*TASK DIRECTIONS*: Only the lines with "Room" in the entries below belong in the answer; please copy them.

______

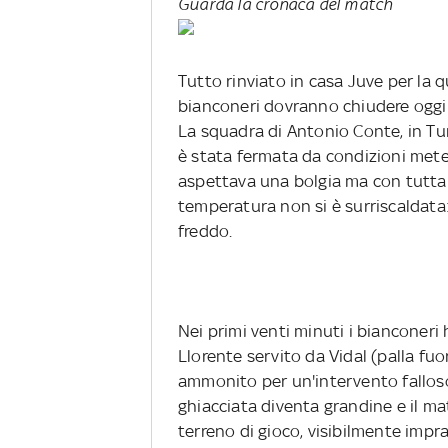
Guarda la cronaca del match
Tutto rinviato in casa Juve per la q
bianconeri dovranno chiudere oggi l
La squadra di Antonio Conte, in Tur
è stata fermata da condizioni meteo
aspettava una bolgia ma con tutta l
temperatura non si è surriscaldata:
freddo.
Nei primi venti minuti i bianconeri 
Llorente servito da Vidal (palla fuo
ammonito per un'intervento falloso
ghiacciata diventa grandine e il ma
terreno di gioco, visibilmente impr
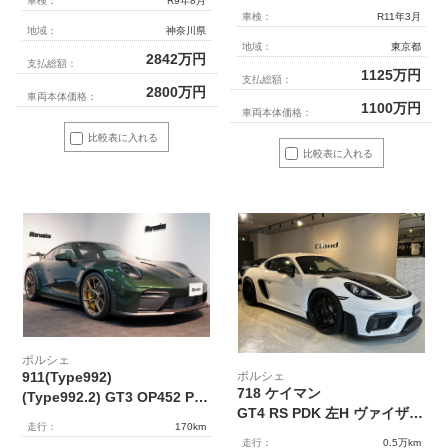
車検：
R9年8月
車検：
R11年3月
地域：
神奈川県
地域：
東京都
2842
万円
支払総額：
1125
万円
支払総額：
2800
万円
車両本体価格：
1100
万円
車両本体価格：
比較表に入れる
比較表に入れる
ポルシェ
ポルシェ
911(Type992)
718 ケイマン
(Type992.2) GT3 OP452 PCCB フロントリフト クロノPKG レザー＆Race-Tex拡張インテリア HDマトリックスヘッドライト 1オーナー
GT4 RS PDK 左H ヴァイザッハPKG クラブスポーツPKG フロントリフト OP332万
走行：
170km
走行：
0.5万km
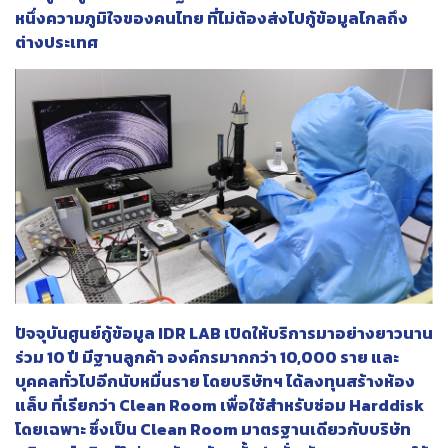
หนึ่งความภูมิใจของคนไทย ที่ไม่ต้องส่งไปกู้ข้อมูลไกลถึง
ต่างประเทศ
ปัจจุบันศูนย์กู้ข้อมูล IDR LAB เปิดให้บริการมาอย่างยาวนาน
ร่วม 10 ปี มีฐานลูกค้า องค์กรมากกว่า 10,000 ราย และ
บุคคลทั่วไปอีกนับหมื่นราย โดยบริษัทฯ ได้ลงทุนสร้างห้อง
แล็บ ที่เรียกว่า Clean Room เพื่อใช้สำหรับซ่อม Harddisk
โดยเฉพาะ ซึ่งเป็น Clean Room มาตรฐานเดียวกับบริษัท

______

*WORKED SOLUTION*:
แล็บ ที่เรียกว่า Clean Room เพื่อใช้สำหรับซ่อม Harddisk
โดยเฉพาะ ซึ่งเป็น Clean Room มาตรฐานเดียวกับบริษัท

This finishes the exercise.